* Your instructions
Write out every entry exactly as given, but omit the pictures.

* Data provided
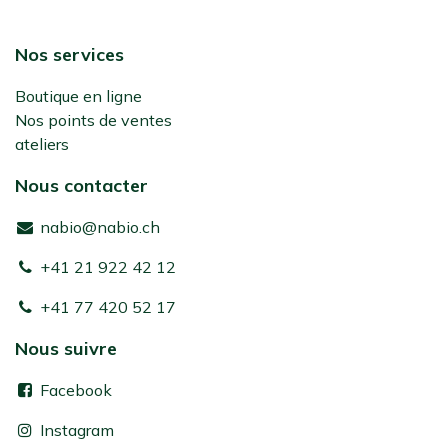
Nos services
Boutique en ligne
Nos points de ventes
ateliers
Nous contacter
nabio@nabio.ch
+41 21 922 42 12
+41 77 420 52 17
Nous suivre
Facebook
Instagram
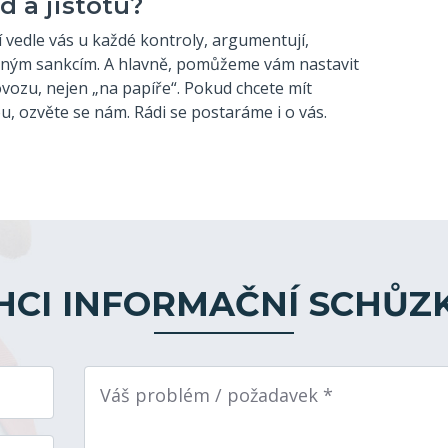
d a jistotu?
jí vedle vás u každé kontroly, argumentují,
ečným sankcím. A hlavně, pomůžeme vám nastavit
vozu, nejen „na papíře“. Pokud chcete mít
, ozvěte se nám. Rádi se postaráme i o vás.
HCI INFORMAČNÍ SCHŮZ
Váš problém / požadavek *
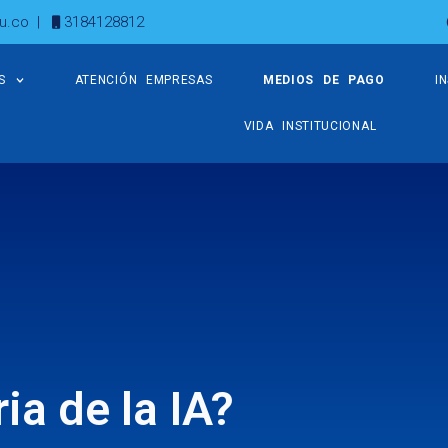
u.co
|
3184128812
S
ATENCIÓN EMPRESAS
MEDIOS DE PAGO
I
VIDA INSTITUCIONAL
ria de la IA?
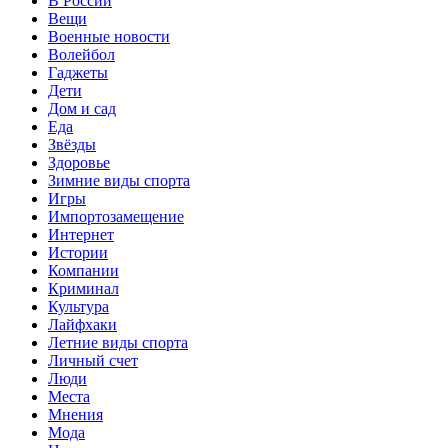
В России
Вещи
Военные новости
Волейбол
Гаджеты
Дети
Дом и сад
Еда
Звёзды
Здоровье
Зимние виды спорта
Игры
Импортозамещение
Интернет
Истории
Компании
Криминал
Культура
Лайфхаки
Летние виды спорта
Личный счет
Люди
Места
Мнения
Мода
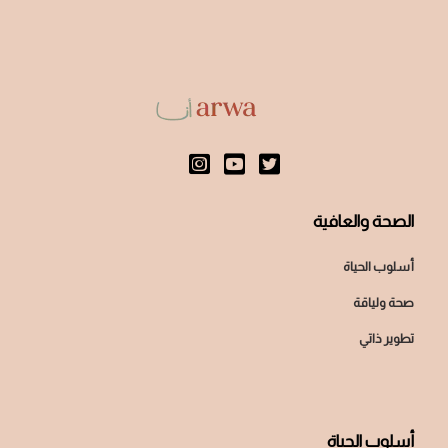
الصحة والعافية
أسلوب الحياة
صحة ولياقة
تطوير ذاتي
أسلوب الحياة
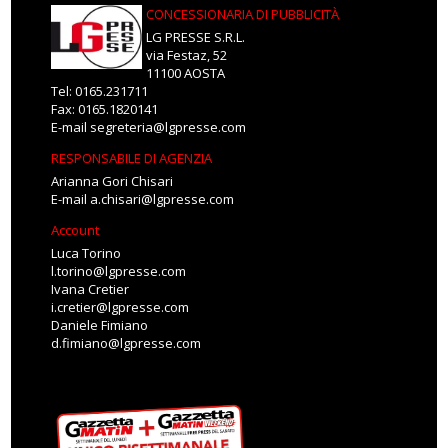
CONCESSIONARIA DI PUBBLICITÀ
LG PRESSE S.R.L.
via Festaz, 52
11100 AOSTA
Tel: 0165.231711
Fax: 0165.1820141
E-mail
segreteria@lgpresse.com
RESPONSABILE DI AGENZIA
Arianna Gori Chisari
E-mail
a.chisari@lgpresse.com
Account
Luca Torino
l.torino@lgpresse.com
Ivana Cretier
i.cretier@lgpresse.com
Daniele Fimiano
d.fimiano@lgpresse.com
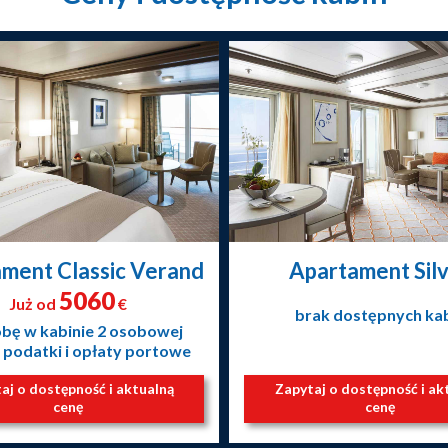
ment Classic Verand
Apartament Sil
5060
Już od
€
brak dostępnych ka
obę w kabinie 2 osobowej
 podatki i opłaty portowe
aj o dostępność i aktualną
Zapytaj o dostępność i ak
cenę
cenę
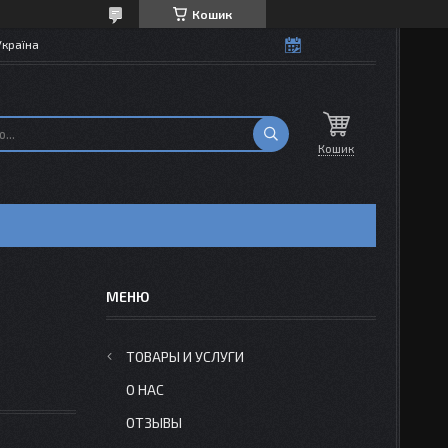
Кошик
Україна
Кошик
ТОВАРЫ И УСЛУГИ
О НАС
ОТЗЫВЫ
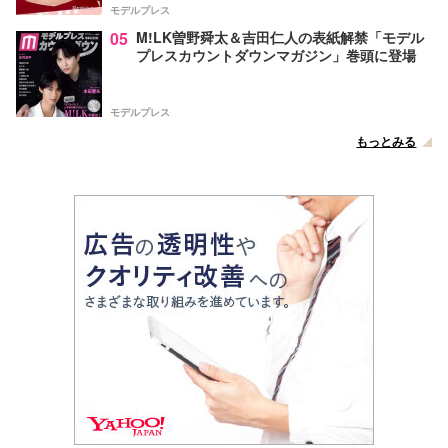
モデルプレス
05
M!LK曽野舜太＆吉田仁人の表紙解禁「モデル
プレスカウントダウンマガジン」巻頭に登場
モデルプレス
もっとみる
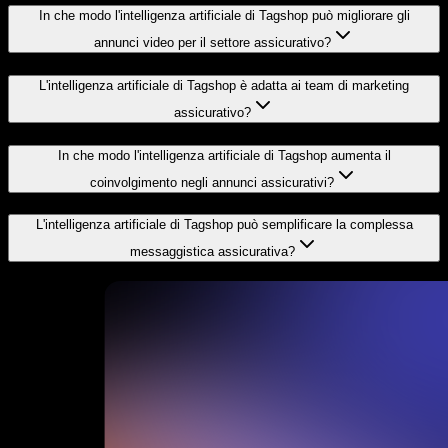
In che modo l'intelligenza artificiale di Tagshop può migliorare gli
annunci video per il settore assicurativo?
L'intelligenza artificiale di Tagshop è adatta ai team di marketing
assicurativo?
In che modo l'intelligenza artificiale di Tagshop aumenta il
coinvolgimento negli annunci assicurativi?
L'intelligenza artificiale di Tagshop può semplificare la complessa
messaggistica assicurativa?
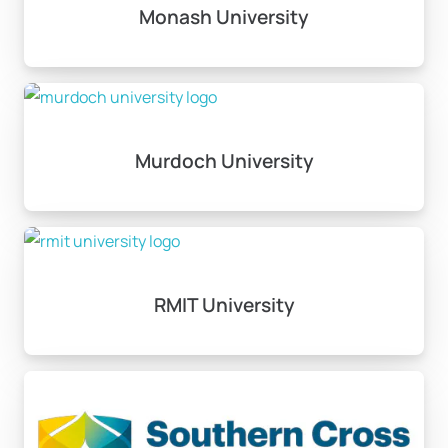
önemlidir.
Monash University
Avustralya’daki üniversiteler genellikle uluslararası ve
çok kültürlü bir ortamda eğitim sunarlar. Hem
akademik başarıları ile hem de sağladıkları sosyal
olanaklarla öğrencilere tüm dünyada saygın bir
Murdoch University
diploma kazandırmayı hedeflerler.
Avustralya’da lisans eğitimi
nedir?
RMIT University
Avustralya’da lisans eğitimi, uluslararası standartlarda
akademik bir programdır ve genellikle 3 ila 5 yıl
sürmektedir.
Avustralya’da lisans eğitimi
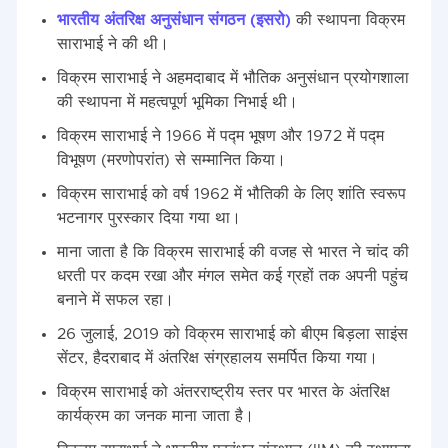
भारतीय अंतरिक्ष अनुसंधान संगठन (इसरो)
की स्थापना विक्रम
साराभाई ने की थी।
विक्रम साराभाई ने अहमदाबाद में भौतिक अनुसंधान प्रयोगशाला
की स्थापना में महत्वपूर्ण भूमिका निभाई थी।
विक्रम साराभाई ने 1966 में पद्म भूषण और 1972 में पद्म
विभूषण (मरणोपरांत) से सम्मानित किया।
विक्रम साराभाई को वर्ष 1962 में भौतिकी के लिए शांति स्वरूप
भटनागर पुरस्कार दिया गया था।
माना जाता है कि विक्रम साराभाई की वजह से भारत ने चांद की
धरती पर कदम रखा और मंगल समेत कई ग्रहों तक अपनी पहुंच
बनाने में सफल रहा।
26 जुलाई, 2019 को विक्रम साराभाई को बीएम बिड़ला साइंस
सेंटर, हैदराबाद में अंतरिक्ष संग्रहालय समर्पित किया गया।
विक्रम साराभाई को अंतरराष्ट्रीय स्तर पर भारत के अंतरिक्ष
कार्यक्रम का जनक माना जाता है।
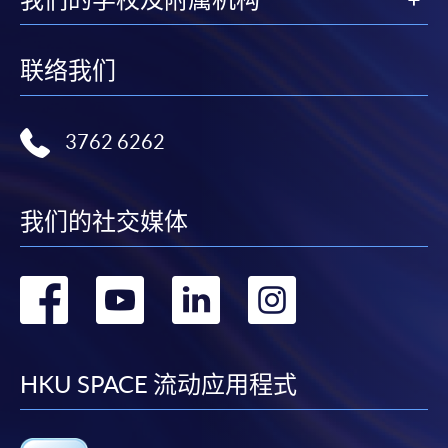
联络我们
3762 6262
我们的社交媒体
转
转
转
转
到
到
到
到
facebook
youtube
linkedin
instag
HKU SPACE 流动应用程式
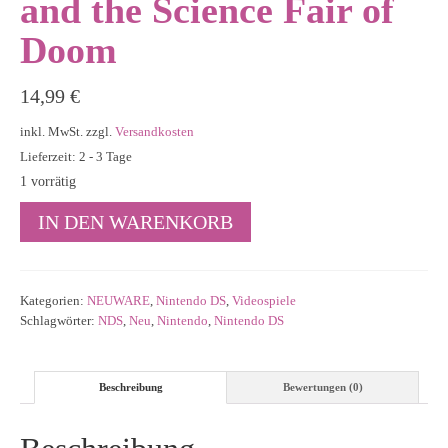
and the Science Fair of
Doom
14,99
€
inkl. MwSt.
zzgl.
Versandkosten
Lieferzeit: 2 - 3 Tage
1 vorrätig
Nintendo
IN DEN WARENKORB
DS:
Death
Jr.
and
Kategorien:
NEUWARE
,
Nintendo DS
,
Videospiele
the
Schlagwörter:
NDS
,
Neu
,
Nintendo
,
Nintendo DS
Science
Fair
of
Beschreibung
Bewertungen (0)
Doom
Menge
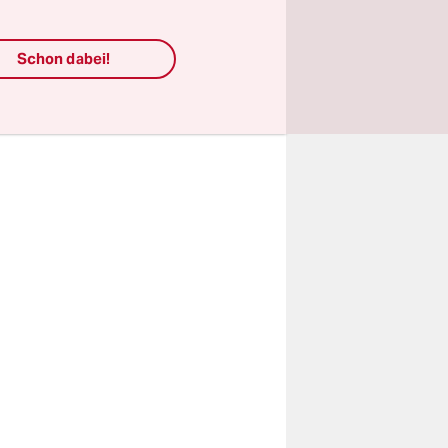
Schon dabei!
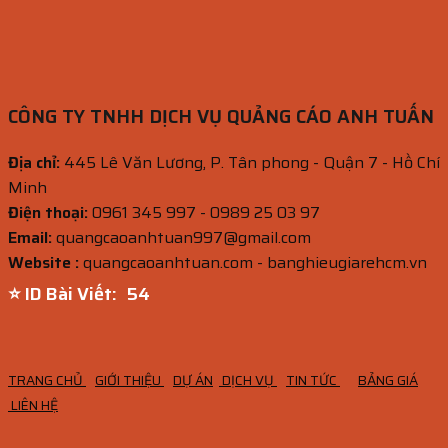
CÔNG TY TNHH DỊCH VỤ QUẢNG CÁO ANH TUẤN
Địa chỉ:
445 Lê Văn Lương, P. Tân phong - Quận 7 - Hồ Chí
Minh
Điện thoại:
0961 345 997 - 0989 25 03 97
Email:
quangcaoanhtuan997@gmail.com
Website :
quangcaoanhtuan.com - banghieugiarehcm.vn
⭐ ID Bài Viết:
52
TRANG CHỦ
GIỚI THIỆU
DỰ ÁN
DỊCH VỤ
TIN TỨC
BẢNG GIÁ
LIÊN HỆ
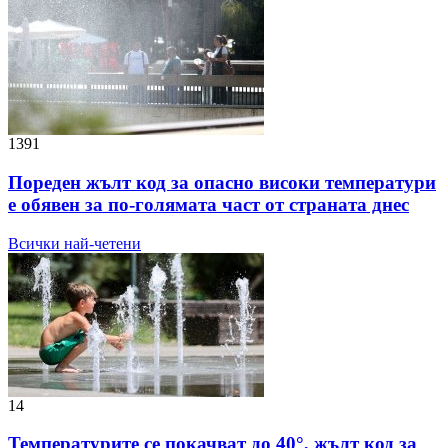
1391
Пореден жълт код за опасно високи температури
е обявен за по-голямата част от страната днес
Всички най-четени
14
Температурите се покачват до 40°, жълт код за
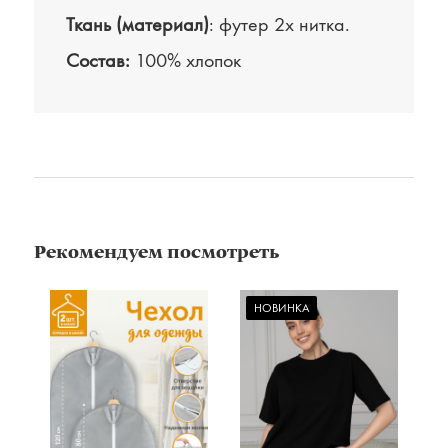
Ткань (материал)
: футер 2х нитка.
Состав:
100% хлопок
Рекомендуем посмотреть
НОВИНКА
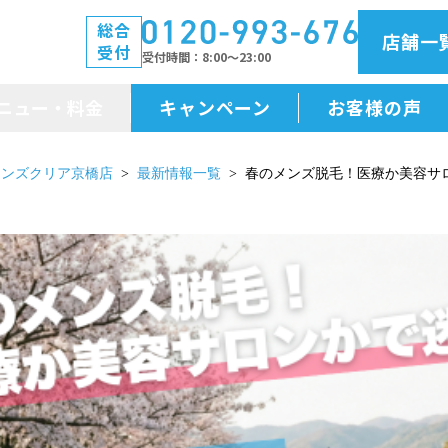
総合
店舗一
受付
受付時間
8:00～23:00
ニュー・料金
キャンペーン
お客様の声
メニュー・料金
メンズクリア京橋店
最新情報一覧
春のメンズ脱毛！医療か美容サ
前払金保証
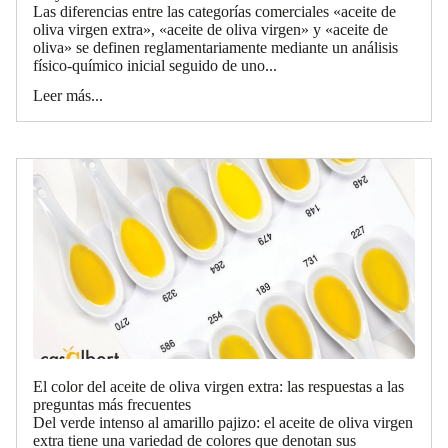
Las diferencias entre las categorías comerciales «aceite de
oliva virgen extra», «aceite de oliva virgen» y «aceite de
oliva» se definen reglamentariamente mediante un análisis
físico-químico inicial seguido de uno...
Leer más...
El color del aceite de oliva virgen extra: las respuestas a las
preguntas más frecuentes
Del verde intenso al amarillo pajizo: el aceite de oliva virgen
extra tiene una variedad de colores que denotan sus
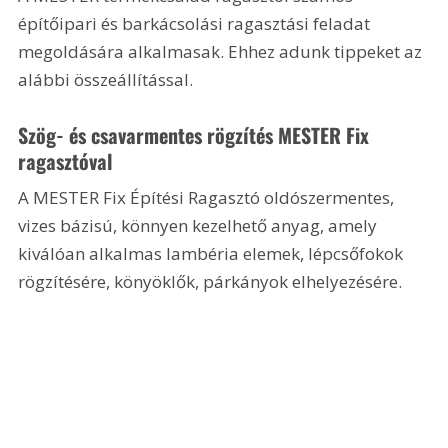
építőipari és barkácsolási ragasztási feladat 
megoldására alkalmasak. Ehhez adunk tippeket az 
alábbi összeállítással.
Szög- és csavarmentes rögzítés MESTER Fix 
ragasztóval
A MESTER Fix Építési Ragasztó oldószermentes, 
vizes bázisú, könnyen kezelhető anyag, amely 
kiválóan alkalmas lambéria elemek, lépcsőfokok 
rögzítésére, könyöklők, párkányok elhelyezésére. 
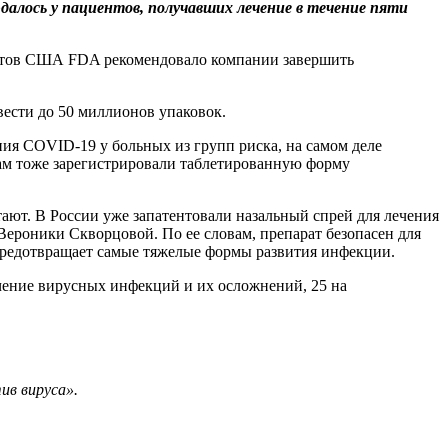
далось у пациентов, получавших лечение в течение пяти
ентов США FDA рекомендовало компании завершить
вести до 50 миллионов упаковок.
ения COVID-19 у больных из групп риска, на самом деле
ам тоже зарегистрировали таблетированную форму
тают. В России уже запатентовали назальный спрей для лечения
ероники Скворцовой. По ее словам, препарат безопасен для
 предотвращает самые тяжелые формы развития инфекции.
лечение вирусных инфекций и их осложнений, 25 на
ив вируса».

* Solution for this exercise
Nos services
Boutique en ligne
Nos points de ventes
ateliers
Nous contacter
nabio@nabio.ch
+41 21 922 42 12
+41 77 420 52 17
Nous suivre
Facebook
Instagram
d a jistotu?
jí vedle vás u každé kontroly, argumentují,
ečným sankcím. A hlavně, pomůžeme vám nastavit
vozu, nejen „na papíře“. Pokud chcete mít
, ozvěte se nám. Rádi se postaráme i o vás.
HCI INFORMAČNÍ SCHŮZ
Váš problém / požadavek *
u.co
|
3184128812
S
ATENCIÓN EMPRESAS
MEDIOS DE PAGO
I
VIDA INSTITUCIONAL
ria de la IA?
В России
Вещи
Военные новости
Волейбол
Гаджеты
Дети
Дом и сад
Еда
Звёзды
Здоровье
Зимние виды спорта
Игры
Импортозамещение
Интернет
Истории
Компании
Криминал
Культура
Лайфхаки
Летние виды спорта
Личный счет
Люди
Места
Мнения
Мода
الصحة والعافية
أسلوب الحياة
صحة ولياقة
تطوير ذاتي
أسلوب الحياة
CONCESSIONARIA DI PUBBLICITÀ
LG PRESSE S.R.L.
via Festaz, 52
11100 AOSTA
Tel: 0165.231711
Fax: 0165.1820141
E-mail
segreteria@lgpresse.com
RESPONSABILE DI AGENZIA
Arianna Gori Chisari
E-mail
a.chisari@lgpresse.com
Account
Luca Torino
l.torino@lgpresse.com
Ivana Cretier
i.cretier@lgpresse.com
Daniele Fimiano
d.fimiano@lgpresse.com
ment Classic Verand
Apartament Sil
5060
Już od
€
brak dostępnych ka
obę w kabinie 2 osobowej
 podatki i opłaty portowe
aj o dostępność i aktualną
Zapytaj o dostępność i ak
cenę
cenę
Кошик
Україна
Кошик
ТОВАРЫ И УСЛУГИ
О НАС
ОТЗЫВЫ
モデルプレス
05
M!LK曽野舜太＆吉田仁人の表紙解禁「モデル
プレスカウントダウンマガジン」巻頭に登場
モデルプレス
もっとみる
In che modo l'intelligenza artificiale di Tagshop può migliorare gli
annunci video per il settore assicurativo?
L'intelligenza artificiale di Tagshop è adatta ai team di marketing
assicurativo?
In che modo l'intelligenza artificiale di Tagshop aumenta il
coinvolgimento negli annunci assicurativi?
L'intelligenza artificiale di Tagshop può semplificare la complessa
messaggistica assicurativa?
önemlidir.
Monash University
Avustralya’daki üniversiteler genellikle uluslararası ve
çok kültürlü bir ortamda eğitim sunarlar. Hem
akademik başarıları ile hem de sağladıkları sosyal
olanaklarla öğrencilere tüm dünyada saygın bir
Murdoch University
diploma kazandırmayı hedeflerler.
Avustralya’da lisans eğitimi
nedir?
RMIT University
Avustralya’da lisans eğitimi, uluslararası standartlarda
akademik bir programdır ve genellikle 3 ila 5 yıl
sürmektedir.
Avustralya’da lisans eğitimi
भारतीय अंतरिक्ष अनुसंधान संगठन (इसरो)
की स्थापना विक्रम
साराभाई ने की थी।
विक्रम साराभाई ने अहमदाबाद में भौतिक अनुसंधान प्रयोगशाला
की स्थापना में महत्वपूर्ण भूमिका निभाई थी।
विक्रम साराभाई ने 1966 में पद्म भूषण और 1972 में पद्म
विभूषण (मरणोपरांत) से सम्मानित किया।
विक्रम साराभाई को वर्ष 1962 में भौतिकी के लिए शांति स्वरूप
भटनागर पुरस्कार दिया गया था।
माना जाता है कि विक्रम साराभाई की वजह से भारत ने चांद की
धरती पर कदम रखा और मंगल समेत कई ग्रहों तक अपनी पहुंच
बनाने में सफल रहा।
26 जुलाई, 2019 को विक्रम साराभाई को बीएम बिड़ला साइंस
सेंटर, हैदराबाद में अंतरिक्ष संग्रहालय समर्पित किया गया।
विक्रम साराभाई को अंतरराष्ट्रीय स्तर पर भारत के अंतरिक्ष
कार्यक्रम का जनक माना जाता है।
联络我们
3762 6262
我们的社交媒体
转
转
转
转
到
到
到
到
facebook
youtube
linkedin
instag
HKU SPACE 流动应用程式
and the Science Fair of
Doom
14,99
€
inkl. MwSt.
zzgl.
Versandkosten
Lieferzeit: 2 - 3 Tage
1 vorrätig
Nintendo
IN DEN WARENKORB
DS:
Death
Jr.
and
Kategorien:
NEUWARE
,
Nintendo DS
,
Videospiele
the
Schlagwörter:
NDS
,
Neu
,
Nintendo
,
Nintendo DS
Science
Fair
of
Beschreibung
Bewertungen (0)
Doom
Menge
Schon dabei!
CÔNG TY TNHH DỊCH VỤ QUẢNG CÁO ANH TUẤN
Địa chỉ:
445 Lê Văn Lương, P. Tân phong - Quận 7 - Hồ Chí
Minh
Điện thoại:
0961 345 997 - 0989 25 03 97
Email:
quangcaoanhtuan997@gmail.com
Website :
quangcaoanhtuan.com - banghieugiarehcm.vn
⭐ ID Bài Viết:
52
TRANG CHỦ
GIỚI THIỆU
DỰ ÁN
DỊCH VỤ
TIN TỨC
BẢNG GIÁ
LIÊN HỆ
1391
Пореден жълт код за опасно високи температури
е обявен за по-голямата част от страната днес
Всички най-четени
14
Температурите се покачват до 40°, жълт код за
Ткань (материал)
: футер 2х нитка.
Состав:
100% хлопок
Рекомендуем посмотреть
НОВИНКА
総合
店舗一
受付
受付時間
8:00～23:00
ニュー・料金
キャンペーン
お客様の声
メニュー・料金
メンズクリア京橋店
最新情報一覧
春のメンズ脱毛！医療か美容サ
前払金保証
Las diferencias entre las categorías comerciales «aceite de
oliva virgen extra», «aceite de oliva virgen» y «aceite de
oliva» se definen reglamentariamente mediante un análisis
físico-químico inicial seguido de uno...
Leer más...
El color del aceite de oliva virgen extra: las respuestas a las
preguntas más frecuentes
Del verde intenso al amarillo pajizo: el aceite de oliva virgen
extra tiene una variedad de colores que denotan sus
építőipari és barkácsolási ragasztási feladat 
megoldására alkalmasak. Ehhez adunk tippeket az 
alábbi összeállítással.
Szög- és csavarmentes rögzítés MESTER Fix 
ragasztóval
A MESTER Fix Építési Ragasztó oldószermentes, 
vizes bázisú, könnyen kezelhető anyag, amely 
kiválóan alkalmas lambéria elemek, lépcsőfokok 
rögzítésére, könyöklők, párkányok elhelyezésére. 
далось у пациентов, получавших лечение в течение пяти
ентов США FDA рекомендовало компании завершить
вести до 50 миллионов упаковок.
ения COVID-19 у больных из групп риска, на самом деле
ам тоже зарегистрировали таблетированную форму
тают. В России уже запатентовали назальный спрей для лечения
ероники Скворцовой. По ее словам, препарат безопасен для
 предотвращает самые тяжелые формы развития инфекции.
лечение вирусных инфекций и их осложнений, 25 на
ив вируса».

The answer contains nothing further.